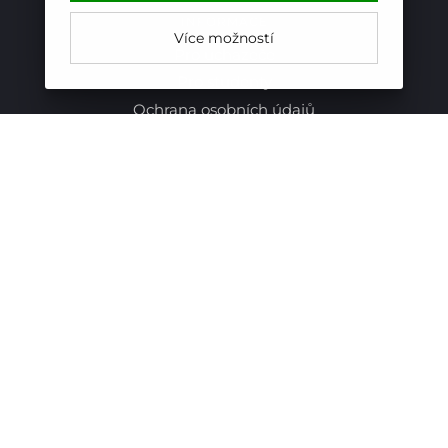
INFORMACE
Více možností
Pro uchazeče
Pro studenty
Ochrana osobních údajů
Certifikát ČSN EN ISO 50001:2019
RYCHLÝ KONTAKT
Hotelová škola, Frenštát pod Radhoštěm,
příspěvková organizace
Mariánská 252,
Frenštát pod Radhoštěm
744 01
Telefon:
+420 556 836 551
E-mail:
sekretariat@hotelovkafren.cz
Datová schránka: bc5jrez
IČ: 00576441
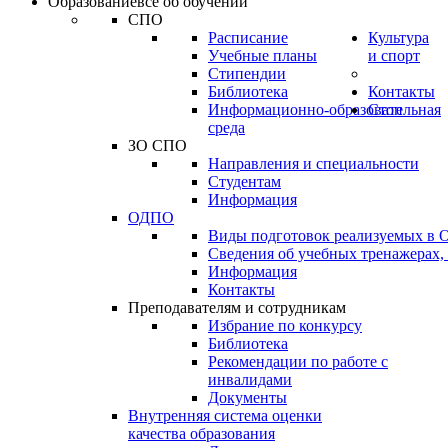
Образование
всё об обучении
СПО
Расписание
Культура
Учебные планы
и спорт
Стипендии
Библиотека
Контакты
Информационно-образовательная
Стоп
среда
ЗО СПО
Направления и специальности
Студентам
Информация
ОДПО
Виды подготовок реализуемых в
Сведения об учебных тренажерах,
Информация
Контакты
Преподавателям и сотрудникам
Избрание по конкурсу
Библиотека
Рекомендации по работе с
инвалидами
Документы
Внутренняя система оценки
качества образования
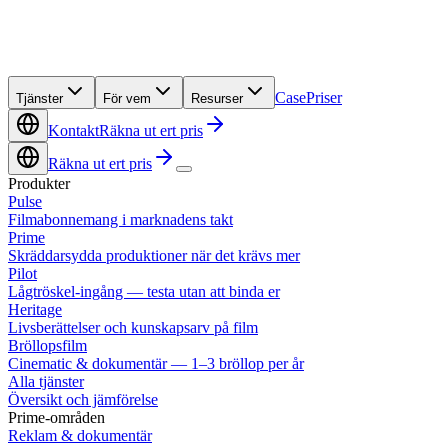
Case
Priser
Tjänster
För vem
Resurser
Kontakt
Räkna ut ert pris
Räkna ut ert pris
Produkter
Pulse
Filmabonnemang i marknadens takt
Prime
Skräddarsydda produktioner när det krävs mer
Pilot
Lågtröskel-ingång — testa utan att binda er
Heritage
Livsberättelser och kunskapsarv på film
Bröllopsfilm
Cinematic & dokumentär — 1–3 bröllop per år
Alla tjänster
Översikt och jämförelse
Prime-områden
Reklam & dokumentär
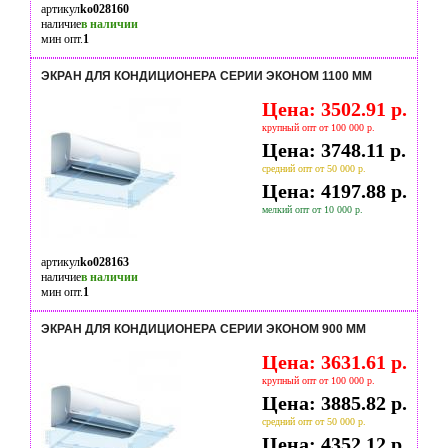
артикул
ko028160
наличие
в наличии
мин опт.
1
ЭКРАН ДЛЯ КОНДИЦИОНЕРА СЕРИИ ЭКОНОМ 1100 ММ
Цена: 3502.91 р.
крупный опт от 100 000 р.
Цена: 3748.11 р.
средний опт от 50 000 р.
Цена: 4197.88 р.
мелкий опт от 10 000 р.
артикул
ko028163
наличие
в наличии
мин опт.
1
ЭКРАН ДЛЯ КОНДИЦИОНЕРА СЕРИИ ЭКОНОМ 900 ММ
Цена: 3631.61 р.
крупный опт от 100 000 р.
Цена: 3885.82 р.
средний опт от 50 000 р.
Цена: 4352.12 р.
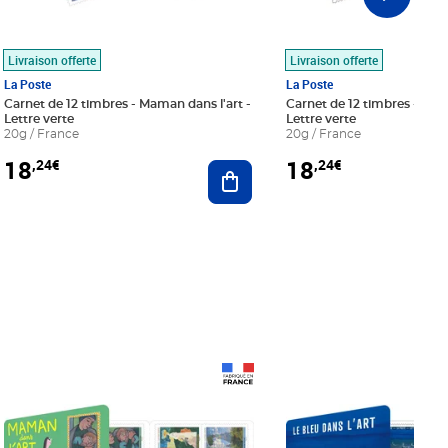
Livraison offerte
Livraison offerte
La Poste
La Poste
Carnet de 12 timbres - Maman dans l'art -
Carnet de 12 timbres - Le bl
Lettre verte
Lettre verte
20g / France
20g / France
18
18
,24€
,24€
r au panier
Ajouter au panier
Prix 18,24€
Prix 18,24€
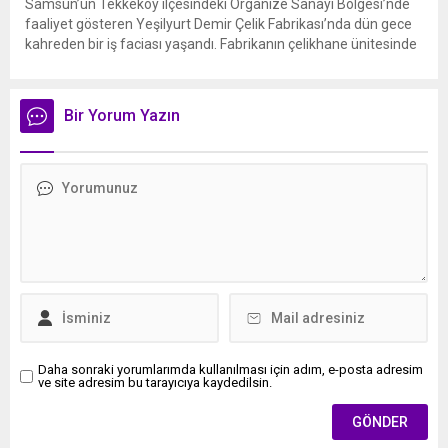
Samsun’un Tekkeköy ilçesindeki Organize Sanayi Bölgesi’nde
faaliyet gösteren Yeşilyurt Demir Çelik Fabrikası’nda dün gece
kahreden bir iş faciası yaşandı. Fabrikanın çelikhane ünitesinde
meydana gelen olayda, yüksek voltajlı elektrik akımına kapılan
40’lı yaşlardaki 3 işçi olay yerinde yaşamını yitirdi. Bölgede adli
ve idari soruşturma başlatılırken, acı haber kenti yasa boğdu.
Bir Yorum Yazın
Samsun...
Daha sonraki yorumlarımda kullanılması için adım, e-posta adresim
ve site adresim bu tarayıcıya kaydedilsin.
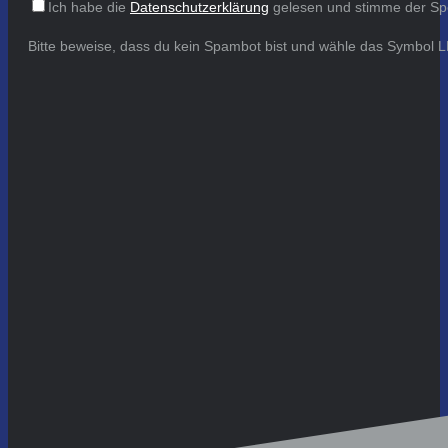
Ich habe die
Datenschutzerklärung
gelesen und stimme der Sp
Bitte beweise, dass du kein Spambot bist und wähle das Symbol
L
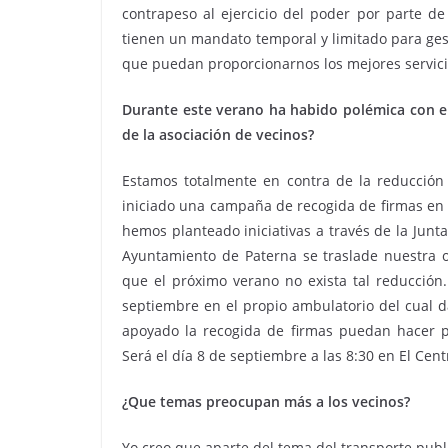
contrapeso al ejercicio del poder por parte de
tienen un mandato temporal y limitado para ges
que puedan proporcionarnos los mejores servici
Durante este verano ha habido polémica con el 
de la asociación de vecinos?
Estamos totalmente en contra de la reducción
iniciado una campaña de recogida de firmas en 
hemos planteado iniciativas a través de la Junt
Ayuntamiento de Paterna se traslade nuestra o
que el próximo verano no exista tal reducció
septiembre en el propio ambulatorio del cual 
apoyado la recogida de firmas puedan hacer p
Será el día 8 de septiembre a las 8:30 en El Cent
¿Que temas preocupan más a los vecinos?
Yo creo que aparte del tema del transporte pub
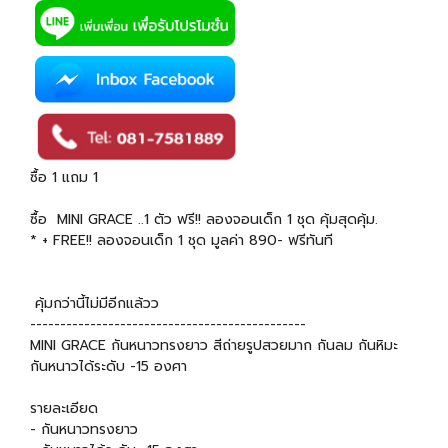
ซื้อ 1 แถม 1
ซื้อ MINI GRACE ..1 ตัว ฟรี!! ลองจอนเด็ก 1 ชุด คุ้มสุดคุ้ม.
* + FREE!! ลองจอนเด็ก 1 ชุด มูลค่า 890- ฟรีทันที
คุ้มกว่านี้ไม่มีอีกแล้วว
----------------------------------------------
MINI GRACE กันหนาวทรงยาว สีถ่ายรูปสวยมาก กันลม กันหิมะ
กันหนาวได้ระดับ -15 องศา
รายละเอียด
- กันหนาวทรงยาว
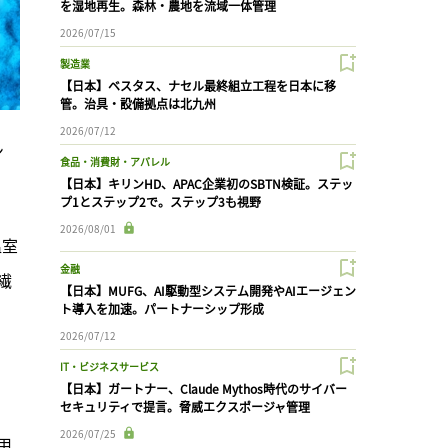
を湿地再生。森林・農地を流域一体管理
2026/07/15
製造業
【日本】ベスタス、ナセル最終組立工程を日本に移
管。治具・設備拠点は北九州
2026/07/12
ン
食品・消費財・アパレル
【日本】キリンHD、APAC企業初のSBTN検証。ステッ
プ1とステップ2で。ステップ3も視野
2026/08/01
温室
金融
繊
【日本】MUFG、AI駆動型システム開発やAIエージェン
ト導入を加速。パートナーシップ形成
2026/07/12
、
IT・ビジネスサービス
【日本】ガートナー、Claude Mythos時代のサイバー
セキュリティで提言。脅威エクスポージャ管理
2026/07/25
用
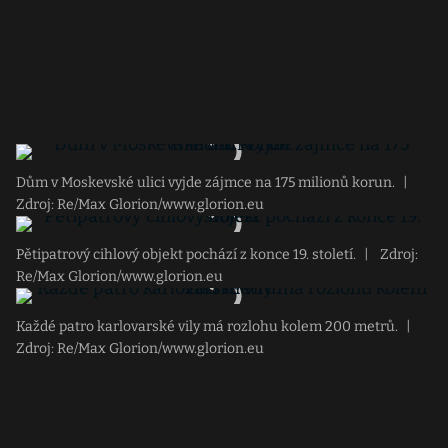
Dům v Moskevské ulici vyjde zájmce na 175 milionů korun.
|
Zdroj: Re/Max Glorion/www.glorion.eu
Pětipatrový cihlový objekt pochází z konce 19. století.
|
Zdroj:
Re/Max Glorion/www.glorion.eu
Každé patro karlovarské vily má rozlohu kolem 200 metrů.
|
Zdroj: Re/Max Glorion/www.glorion.eu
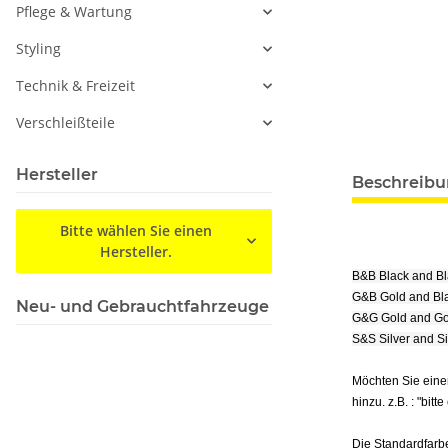
Pflege & Wartung
Styling
Technik & Freizeit
Verschleißteile
Hersteller
Beschreib
Bitte wählen Sie einen
Hersteller.
B&B Black and B
G&B Gold and Bl
Neu- und Gebrauchtfahrzeuge
G&G Gold and Go
S&S Silver and S
Möchten Sie eine
hinzu. z.B. : "bitt
Die Standardfarbe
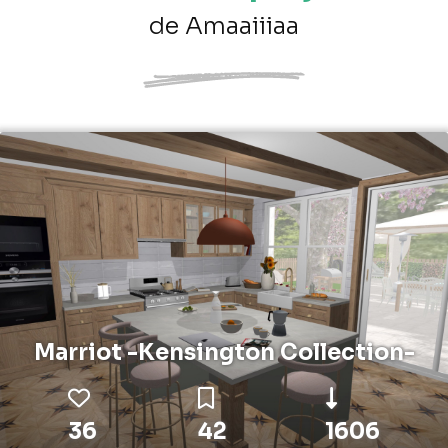
de Amaaiiiaa
Marriot -Kensington Collection-
36
42
1606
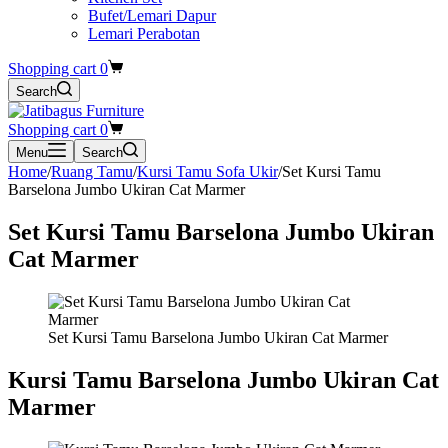
Bufet/Lemari Dapur
Lemari Perabotan
Shopping cart
0
Search
Shopping cart
0
Menu
Search
Home
/
Ruang Tamu
/
Kursi Tamu Sofa Ukir
/
Set Kursi Tamu
Barselona Jumbo Ukiran Cat Marmer
Set Kursi Tamu Barselona Jumbo Ukiran
Cat Marmer
Set Kursi Tamu Barselona Jumbo Ukiran Cat Marmer
Kursi Tamu Barselona Jumbo Ukiran Cat
Marmer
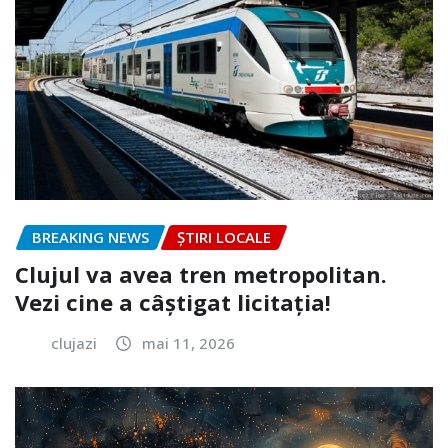
BREAKING NEWS
ȘTIRI LOCALE
Clujul va avea tren metropolitan.
Vezi cine a câștigat licitația!
clujazi
mai 11, 2026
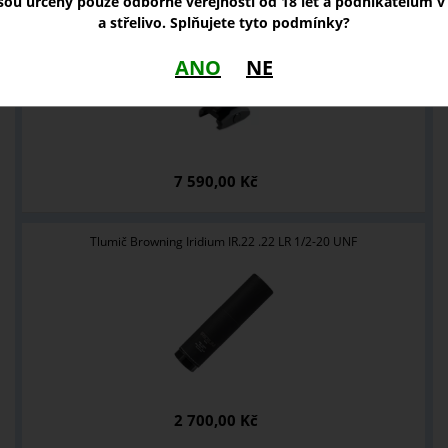
jsou určeny pouze odborné veřejnosti od 18 let a podnikatelům v 
Kolimátor Holosun ARO EVO RD2
a střelivo. Splňujete tyto podmínky?
ANO
NE
7 590,00 Kč
Tlumič Browning Iridium IR.22 .22 LR 1/2-20 UNF
2 700,00 Kč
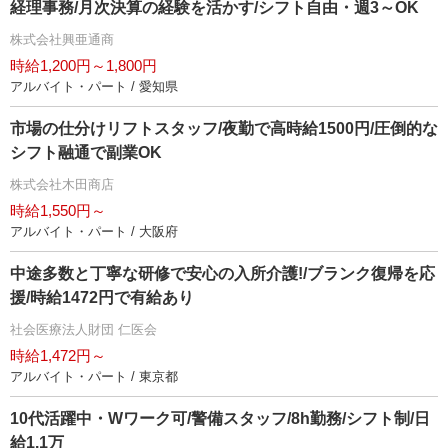
経理事務/月次決算の経験を活かす/シフト自由・週3～OK
株式会社興亜通商
時給1,200円～1,800円
アルバイト・パート / 愛知県
市場の仕分けリフトスタッフ/夜勤で高時給1500円/圧倒的な
シフト融通で副業OK
株式会社木田商店
時給1,550円～
アルバイト・パート / 大阪府
中途多数と丁寧な研修で安心の入所介護!/ブランク復帰を応
援/時給1472円で有給あり
社会医療法人財団 仁医会
時給1,472円～
アルバイト・パート / 東京都
10代活躍中・Wワーク可/警備スタッフ/8h勤務/シフト制/日
給1.1万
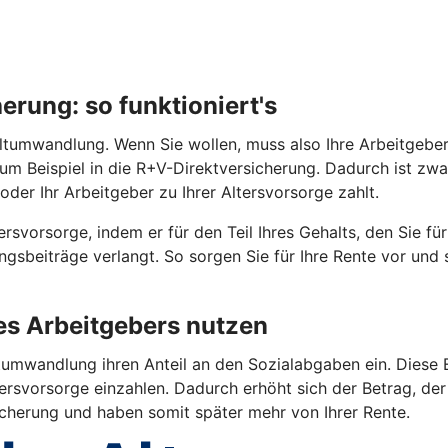
rung: so funktioniert's
tumwandlung. Wenn Sie wollen, muss also Ihre Arbeitgeberin 
 zum Beispiel in die R+V-Direktversicherung. Dadurch ist z
oder Ihr Arbeitgeber zu Ihrer Altersvorsorge zahlt.
rsvorsorge, indem er für den Teil Ihres Gehalts, den Sie fü
gsbeiträge verlangt. So sorgen Sie für Ihre Rente vor und
res Arbeitgebers nutzen
umwandlung ihren Anteil an den Sozialabgaben ein. Diese E
ersvorsorge einzahlen. Dadurch erhöht sich der Betrag, der 
sicherung und haben somit später mehr von Ihrer Rente.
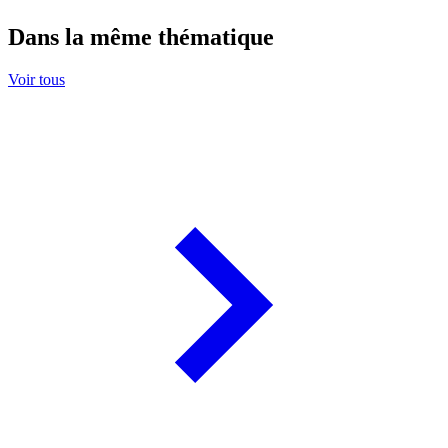
Dans la même thématique
Voir tous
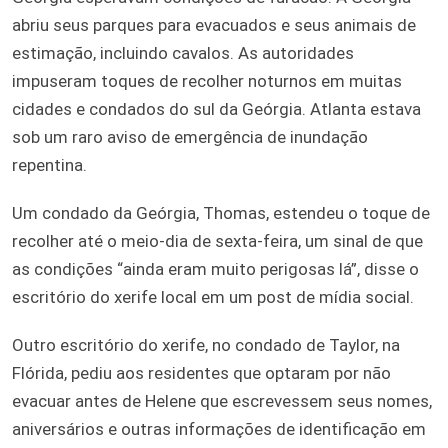
abriu seus parques para evacuados e seus animais de
estimação, incluindo cavalos. As autoridades
impuseram toques de recolher noturnos em muitas
cidades e condados do sul da Geórgia. Atlanta estava
sob um raro aviso de emergência de inundação
repentina.
Um condado da Geórgia, Thomas, estendeu o toque de
recolher até o meio-dia de sexta-feira, um sinal de que
as condições “ainda eram muito perigosas lá”, disse o
escritório do xerife local em um post de mídia social.
Outro escritório do xerife, no condado de Taylor, na
Flórida, pediu aos residentes que optaram por não
evacuar antes de Helene que escrevessem seus nomes,
aniversários e outras informações de identificação em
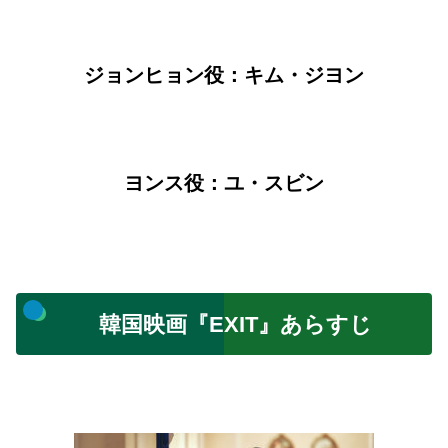
ジョンヒョン役：キム・ジヨン
ヨンス役：ユ・スビン
韓国映画『EXIT』あらすじ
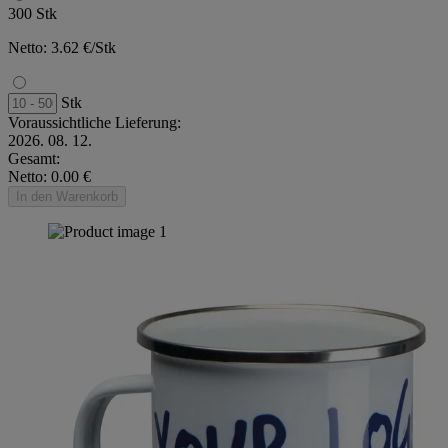
300 Stk
Netto: 3.62 €/Stk
Stk
Voraussichtliche Lieferung:
2026. 08. 12.
Gesamt:
Netto: 0.00 €
In den Warenkorb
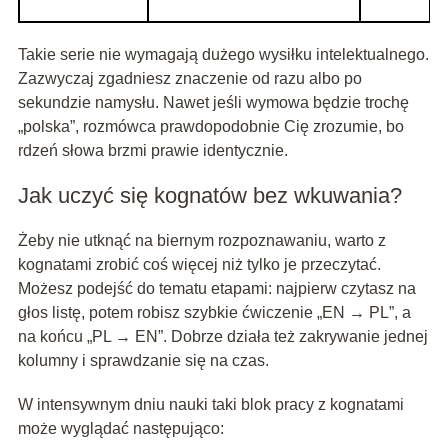
Takie serie nie wymagają dużego wysiłku intelektualnego.
Zazwyczaj zgadniesz znaczenie od razu albo po
sekundzie namysłu. Nawet jeśli wymowa będzie trochę
„polska”, rozmówca prawdopodobnie Cię zrozumie, bo
rdzeń słowa brzmi prawie identycznie.
Jak uczyć się kognatów bez wkuwania?
Żeby nie utknąć na biernym rozpoznawaniu, warto z
kognatami zrobić coś więcej niż tylko je przeczytać.
Możesz podejść do tematu etapami: najpierw czytasz na
głos listę, potem robisz szybkie ćwiczenie „EN → PL”, a
na końcu „PL → EN”. Dobrze działa też zakrywanie jednej
kolumny i sprawdzanie się na czas.
W intensywnym dniu nauki taki blok pracy z kognatami
może wyglądać następująco:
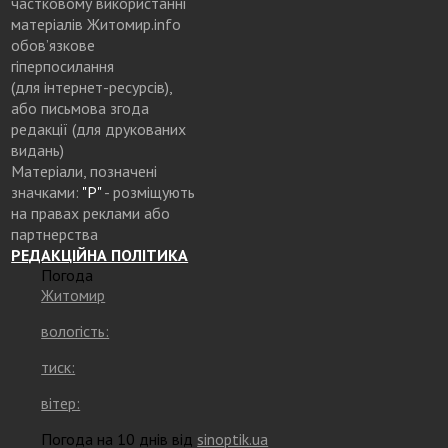
частковому використанні
матеріалів Житомир.info
обов’язкове
гіперпосилання
(для інтернет-ресурсів),
або письмова згода
редакції (для друкованих
видань)
Матеріали, позначені
значками:
"Р"
- розміщують
на правах реклами або
партнерства
РЕДАКЦІЙНА ПОЛІТИКА
Погода
Житомир
вологість:
тиск:
вітер:
Погода на 10 днів від
sinoptik.ua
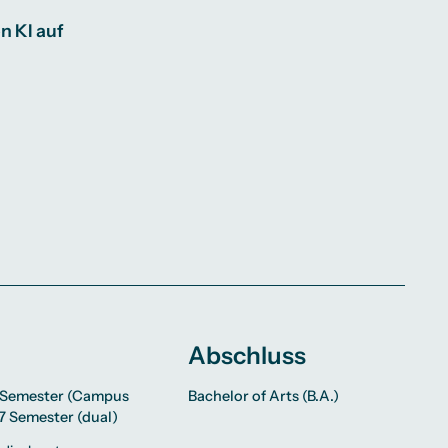
n KI auf
Abschluss
6 Semester (Campus
Bachelor of Arts (B.A.)
7 Semester (dual)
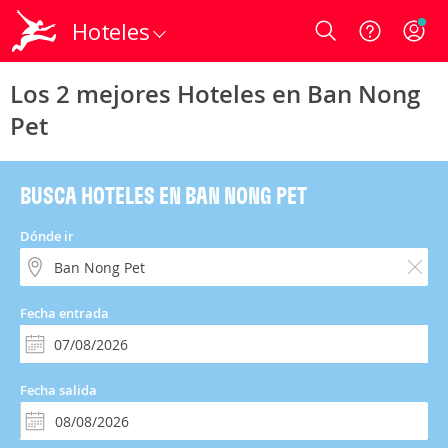
Hoteles
Login
Los 2 mejores Hoteles en Ban Nong
Pet
BUSCA HOTELES EN BAN NONG PET
Dónde ir
Fecha entrada
Fecha salida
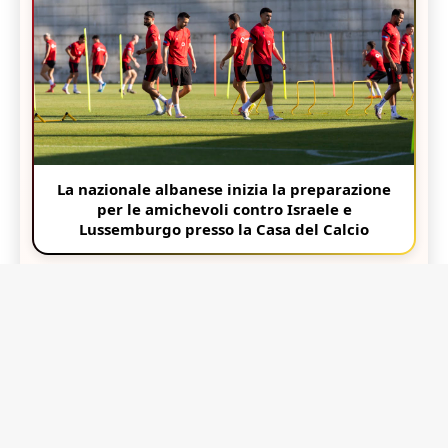
La nazionale albanese inizia la preparazione
per le amichevoli contro Israele e
Lussemburgo presso la Casa del Calcio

════

- _Problem details_
Reproduce the data above exactly, but only from the line containing "Цена: 3748.11 р." through the line containing "faaliyet gösteren Yeşilyurt"; skip the pictures.

- _Task result_
Цена: 3748.11 р.
средний опт от 50 000 р.
Цена: 4197.88 р.
мелкий опт от 10 000 р.
артикул
ko028163
наличие
в наличии
мин опт.
1
ЭКРАН ДЛЯ КОНДИЦИОНЕРА СЕРИИ ЭКОНОМ 900 ММ
Цена: 3631.61 р.
крупный опт от 100 000 р.
Цена: 3885.82 р.
средний опт от 50 000 р.
Цена: 4352.12 р.
Livraison offerte
Livraison offerte
La Poste
La Poste
Carnet de 12 timbres - Maman dans l'art -
Carnet de 12 timbres - Le bl
Lettre verte
Lettre verte
20g / France
20g / France
18
18
,24€
,24€
r au panier
Ajouter au panier
Prix 18,24€
Prix 18,24€
Samsun’un Tekkeköy ilçesindeki Organize Sanayi Bölgesi’nde
faaliyet gösteren Yeşilyurt Demir Çelik Fabrikası’nda dün gece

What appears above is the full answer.